Harold walked to the end of the room where the wooden door to the walk-in refrigerator stood like a prison door. The keys were Medeco, and the wood door indeed had two dead bolt locks. Why two Harold had no idea. He had seen Mr. Anderson open the door and remove wine and bottles of vodka, but he had never been inside himself. The keys went in like butter, and the bolts turned smoothly. He then pulled the large horizontal wood handle toward him which was at waist hight and the door opened. A rush of cold air hit Harold in the face. A series of three light bulbs automatically went on as Harold entered the refrigerator. There were two wine racks on either side of the room, running the length to the end about twelve feet. On the far wall was a portrait of what appeared to Harold to be Ulysses S. Grant. There were hundreds of bottles of wine. Harold fingered a few of them, but there were just too many to try to find a dry Pinot Grigio. In fact, he wouldn’t necessarily know a Pinot Grigio from a Chardonney.

“Having trouble?”

Bush stood at the refrigerator door.

“Well, sir, I just wouldn’t know…I am not sure where to start looking,” said Harold.

“Hey, look at that. Is that Grant? Watching over the White House booze. That’s funny,” said Bush as he grabbed two bottles off the rack. “Here we go. Two Chardonneys. And they are dry. Dry enough. Let’s close this up and have ourselves a drink,” said the President as he walked out of the refrigerator.

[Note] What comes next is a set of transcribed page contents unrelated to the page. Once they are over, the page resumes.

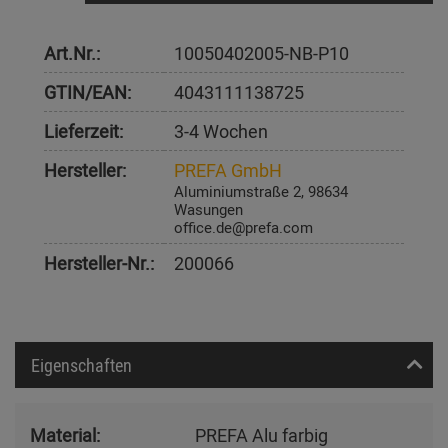
Art.Nr.:
10050402005-NB-P10
GTIN/EAN:
4043111138725
Lieferzeit:
3-4 Wochen
Hersteller:
PREFA GmbH
Aluminiumstraße 2, 98634
Wasungen
office.de@prefa.com
Hersteller-Nr.:
200066
Eigenschaften
Material:
PREFA Alu farbig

Harold followed President Bush out, closed the heavy wood door and locked the dead bolts. By the time Harold walked back to the kitchen center island, President Bush has already had one of the bottles open with a full glass of wine in a glass tumbler. Harold noticed that the President was not sipping but gulping. And in one quickk clip, Mr. Bush was already pouring himself a second glass.

“Want some, there, Harold?” asked Bush.

“No, sir,” said Harold.

“Hey, I’m the President. You got to drink when I ask you to,” said Bush.

Harold did not know what to say. He had had a rule all his life: one never drinks on the job…never. His father taught him that by drinking himself to death. And so Harold made sure to keep his work very far from drink.

“Just kidding, Harold,” said Bush as he downed another glass. “You got those keys?” asked Bush.

“Yes, sir,” said Harold as he placed the refrigerator keys on the butcher block next to the President.
Harold noticed that the bottle of Chardonney that the President had opened was almost empty.

“You know I don’t regret a thing. Not a thing. I’m President. You can’t get any higher than that. You can’t have more success than that. I am at the top, there, Harold. The tippy top. Yeah, OK, yeah I made a few mistakes. But everyone makes…yeah, everyone everyone. I’m not the only one, Harold. I mean I haven’t killed anyone. I haven’t raped a woman. I have never hit my wife. Never. Never would do that.

The President stood, more slowly and uncertainly than Harold did when he got up from his stainless steel chair.

“You finish the bottle. And put the other one back in the…hey, you here tomorrow night, Harold?” asked the President.

“Yes, sir,” said Harold.

“Good. Good. You’re a good man. You started with Reagan, right?”

“Yes, sir,” said Harold.

“He was a good man too. He was a good man. You’re a good man. And, hey, yeah, I ‘m a good man. I’m headin’ up. Upstairs. Got a day tomorrow, you know. Got a day,” said President Bush as he walked down the corridor that led to the stairwell to the upper levels of the White House.

Harold stood for a moment. He grabbed the nearly empty bottle of Chardonney, poured out the remaining wine into the sink and through the bottle in the recycle bin. He then washed the President’s tumbler. Afterall, that was his job. That was Harold James Hoey’s job, to wash the President’s ’s dirty dinnerware.